Non solo la salute, ma anche vita di ogni giorno. Perché la malattia stravolge il quotidiano, modifica per sempre le certezze sulle quali si costruisce il proprio progetto. Così, per chi assiste un malato di Aids l’obiettivo più difficile non è tanto quello di contenere i sintomi della sindrome, ormai in larga parte controllabili grazie agli sviluppi della medicina, quanto quello di restituire un futuro a chi con l’Aids ci convive ogni giorno.
“Siamo passati da un servizio di 'accompagnamento alla morte', nel corso del quale eravamo per forza di cose limitati all’assistenza per il trasporto in ospedale e al supporto nei bisogni quotidiani, a un sostegno a tutto tondo, con l’obiettivo per l’assistito di riprendere contatto con la vita”, racconta a Osa News Pino Taddeo.
Lo psicologo da oltre un ventennio si occupa per la Cooperativa Osa di assistenza ai malati Aids. Un lavoro che la Cooperativa comincia nel 1990, nel picco di emergenza che ha portato al varo della legge 135 del 5 giugno dello stesso anno.
In due decenni, Il servizio di assistenza domiciliare per malati di AIDS è mutato considerevolmente, seguendo di pari passo le novità in campo medico scientifico. Lo 'spartiacque' è nel 1996. A partire da quell’anno, con l'arrivo della terapia Haart l'aspettativa di vita è aumentata vertiginosamente, mentre nei primi anni '90 era solo di una manciata di mesi.
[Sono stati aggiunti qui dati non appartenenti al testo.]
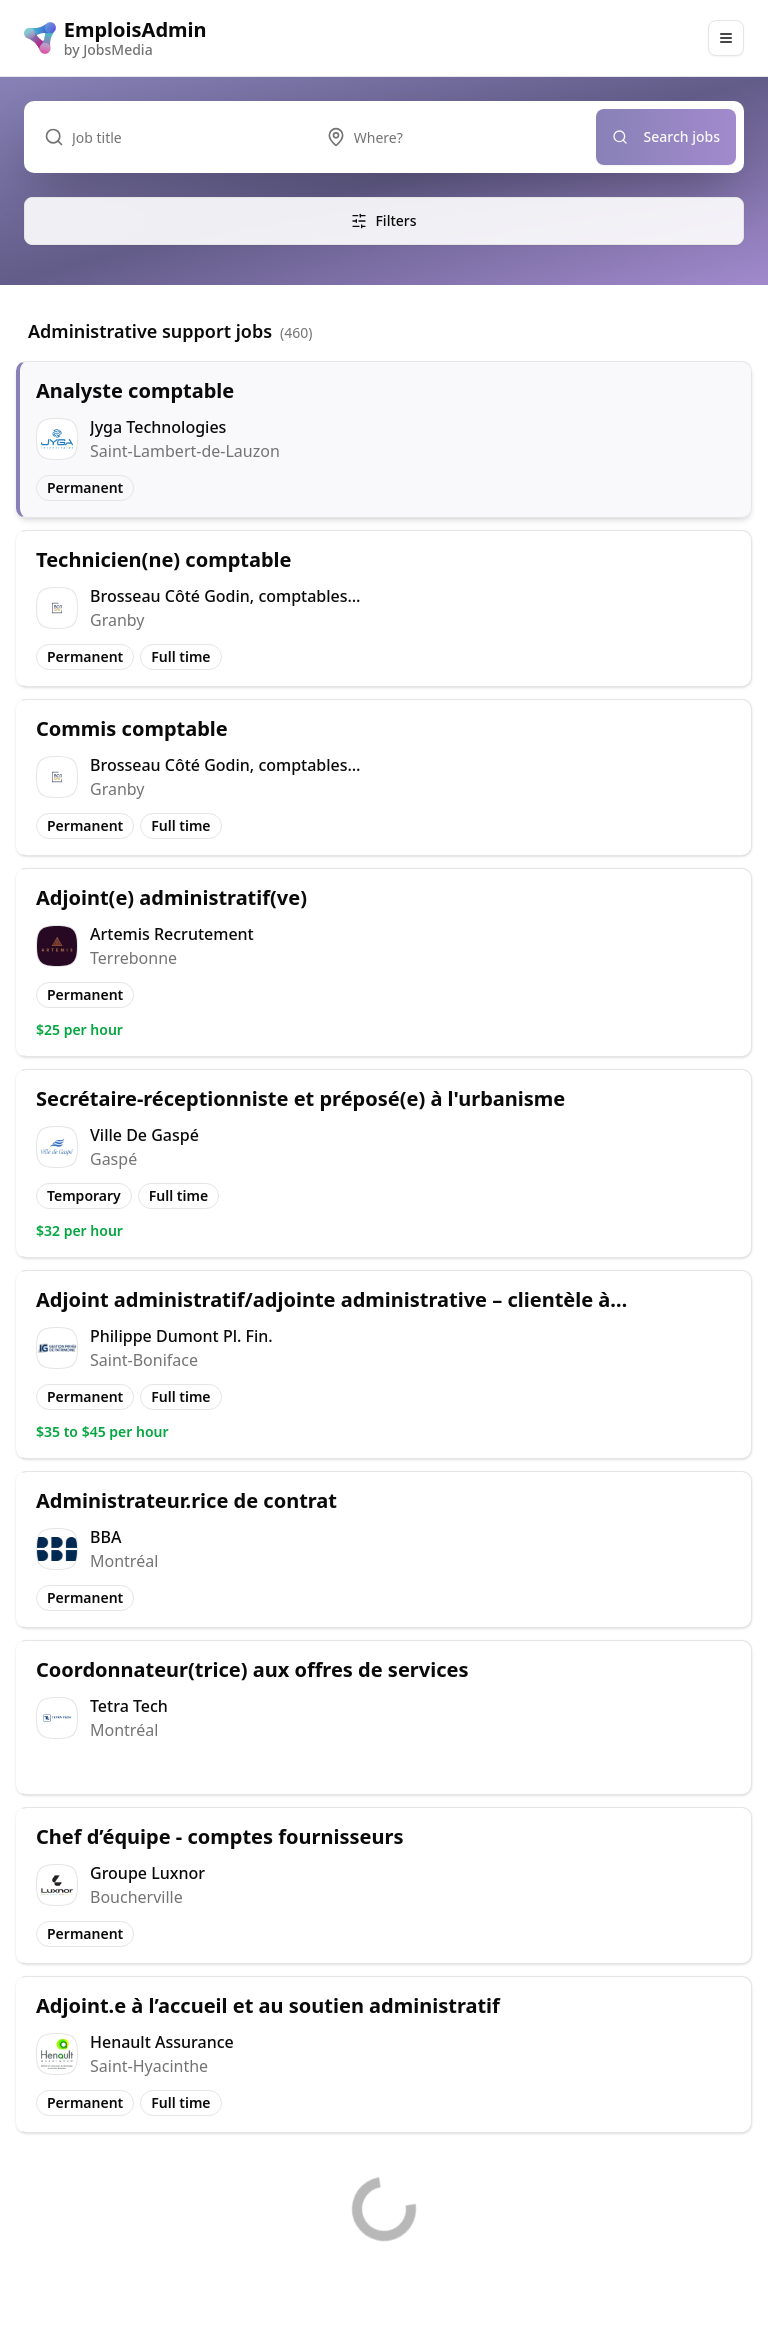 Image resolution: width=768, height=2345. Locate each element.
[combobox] (451, 137)
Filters (383, 220)
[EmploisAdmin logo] (115, 38)
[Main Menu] (726, 38)
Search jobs (666, 136) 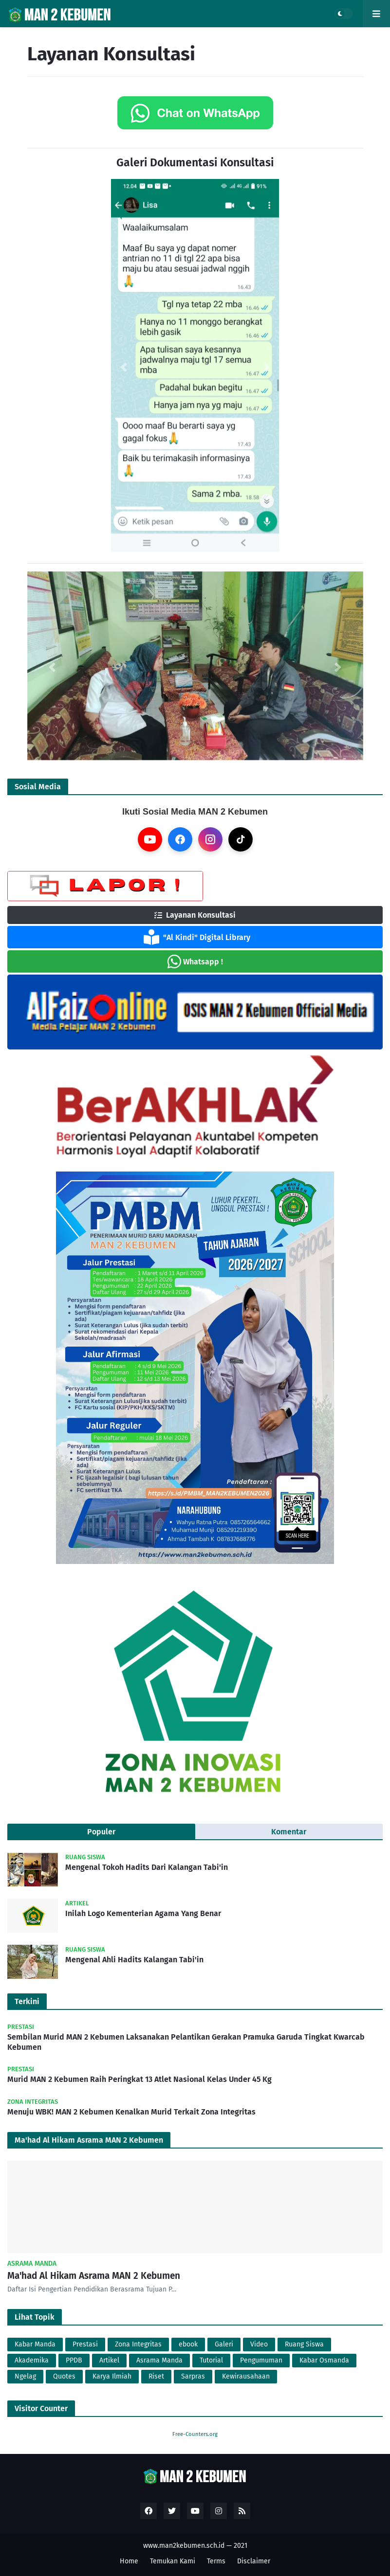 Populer (101, 1831)
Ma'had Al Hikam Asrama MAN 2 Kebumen (93, 2275)
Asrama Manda (159, 2360)
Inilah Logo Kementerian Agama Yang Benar (143, 1913)
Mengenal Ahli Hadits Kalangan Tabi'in (134, 1959)
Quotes (64, 2376)
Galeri (224, 2344)
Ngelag (25, 2376)
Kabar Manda (35, 2344)
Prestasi (85, 2344)
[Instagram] (210, 839)
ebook (188, 2344)
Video (259, 2344)
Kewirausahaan (246, 2376)
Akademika (32, 2360)
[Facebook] (180, 839)
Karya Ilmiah (112, 2376)
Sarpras (193, 2376)
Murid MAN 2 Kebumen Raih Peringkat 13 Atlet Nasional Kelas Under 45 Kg (139, 2079)
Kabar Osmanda (324, 2360)
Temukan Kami (172, 2561)
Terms (216, 2561)
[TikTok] (240, 839)
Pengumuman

Prima, gli operatori erano notevolmente impegnati da un punto di vista professionale e emotivo: in mancanza di terapie efficaci, il servizio si limitava all'intervento e al supporto quotidiano, in attesa di una morte inevitabile.
La seconda fase del servizio per malati di AIDS è quindi scattata a fine anni '90, dopo l’avvento dell’Haart. Tutto, a cavallo tra il vecchio e il nuovo millennio, è cambiato radicalmente: da casa-centrico si è evoluto in una collaborazione per il recupero delle potenzialità della persona. Il malato di AIDS, grazie alle nuove terapie, vive di più e ha diritto a vivere sfruttando a pieno le proprie potenzialità. “Lo schema di azione che attuiamo insieme agli altri professionisti di Osa – spiega Taddeo -, adesso punta proprio sull'integrazione tra l'aspetto sociale e sanitario: in altre parole, si tratta di sostenere le persone malate di AIDS sul piano medico ma anche e soprattutto emotivo”.
“Le persone che abbiamo oggi in carico – continua lo psicologo – sono per la gran parte autonome, quindi il nostro intervento si è modificato rispetto al passato. Oggi collaboriamo con tutti i servizi sul territorio per cercare di recuperare tutte le potenzialità della persona, con un occhio ad un eventuale reinserimento nel lavoro, ma anche e soprattutto per fornire un sostegno in un percorso di recupero della socialità dei legami familiari e sociali”.